» WHAT YOU SHOULD DO
Return each line of the entries that holds the string "statements".

» GIVEN DATA

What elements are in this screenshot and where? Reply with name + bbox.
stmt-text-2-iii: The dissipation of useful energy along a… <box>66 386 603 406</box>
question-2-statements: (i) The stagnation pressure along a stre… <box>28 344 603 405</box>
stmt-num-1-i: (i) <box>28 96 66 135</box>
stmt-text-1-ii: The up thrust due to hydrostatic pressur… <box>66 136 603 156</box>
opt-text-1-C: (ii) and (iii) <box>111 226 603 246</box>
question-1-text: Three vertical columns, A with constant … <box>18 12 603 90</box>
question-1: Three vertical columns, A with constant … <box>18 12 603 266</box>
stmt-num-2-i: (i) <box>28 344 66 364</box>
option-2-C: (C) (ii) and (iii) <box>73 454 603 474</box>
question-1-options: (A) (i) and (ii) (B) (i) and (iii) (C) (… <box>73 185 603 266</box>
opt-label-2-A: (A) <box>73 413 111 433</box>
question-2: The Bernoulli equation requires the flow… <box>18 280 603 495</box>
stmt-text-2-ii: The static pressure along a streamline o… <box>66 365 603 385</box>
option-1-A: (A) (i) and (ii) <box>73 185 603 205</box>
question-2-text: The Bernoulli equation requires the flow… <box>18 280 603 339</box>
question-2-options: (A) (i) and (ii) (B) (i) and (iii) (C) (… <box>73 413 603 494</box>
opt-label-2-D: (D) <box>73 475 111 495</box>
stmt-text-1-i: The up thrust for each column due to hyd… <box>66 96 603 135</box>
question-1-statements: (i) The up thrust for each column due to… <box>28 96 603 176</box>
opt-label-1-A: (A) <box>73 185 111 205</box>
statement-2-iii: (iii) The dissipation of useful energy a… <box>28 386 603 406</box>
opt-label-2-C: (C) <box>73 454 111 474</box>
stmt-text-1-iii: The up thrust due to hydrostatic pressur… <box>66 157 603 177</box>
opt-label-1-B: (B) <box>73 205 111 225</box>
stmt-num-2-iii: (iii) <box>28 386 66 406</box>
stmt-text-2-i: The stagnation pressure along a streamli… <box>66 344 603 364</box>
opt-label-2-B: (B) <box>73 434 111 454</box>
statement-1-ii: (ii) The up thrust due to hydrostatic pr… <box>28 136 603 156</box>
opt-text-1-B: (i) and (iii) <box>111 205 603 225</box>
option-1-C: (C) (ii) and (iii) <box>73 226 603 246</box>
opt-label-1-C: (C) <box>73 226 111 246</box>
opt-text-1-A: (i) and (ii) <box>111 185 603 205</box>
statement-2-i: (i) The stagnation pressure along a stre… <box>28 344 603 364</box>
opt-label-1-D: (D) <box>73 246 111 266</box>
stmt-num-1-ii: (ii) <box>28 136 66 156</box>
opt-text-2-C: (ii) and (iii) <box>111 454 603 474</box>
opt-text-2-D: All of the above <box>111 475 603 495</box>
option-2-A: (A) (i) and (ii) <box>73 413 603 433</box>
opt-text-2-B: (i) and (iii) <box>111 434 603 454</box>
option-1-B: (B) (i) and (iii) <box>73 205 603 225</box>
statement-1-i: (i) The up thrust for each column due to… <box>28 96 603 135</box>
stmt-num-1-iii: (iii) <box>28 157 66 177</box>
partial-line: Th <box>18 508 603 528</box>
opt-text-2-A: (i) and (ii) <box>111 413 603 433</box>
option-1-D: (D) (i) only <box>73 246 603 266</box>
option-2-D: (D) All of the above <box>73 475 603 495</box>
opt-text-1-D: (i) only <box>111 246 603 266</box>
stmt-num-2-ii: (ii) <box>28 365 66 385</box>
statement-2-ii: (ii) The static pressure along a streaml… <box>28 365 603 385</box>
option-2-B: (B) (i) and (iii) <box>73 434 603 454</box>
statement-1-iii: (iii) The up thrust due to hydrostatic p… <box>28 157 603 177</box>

» RESPONSE TO THIS EXERCISE
question-2-statements: (i) The stagnation pressure along a stre… <box>28 344 603 405</box>
question-1-statements: (i) The up thrust for each column due to… <box>28 96 603 176</box>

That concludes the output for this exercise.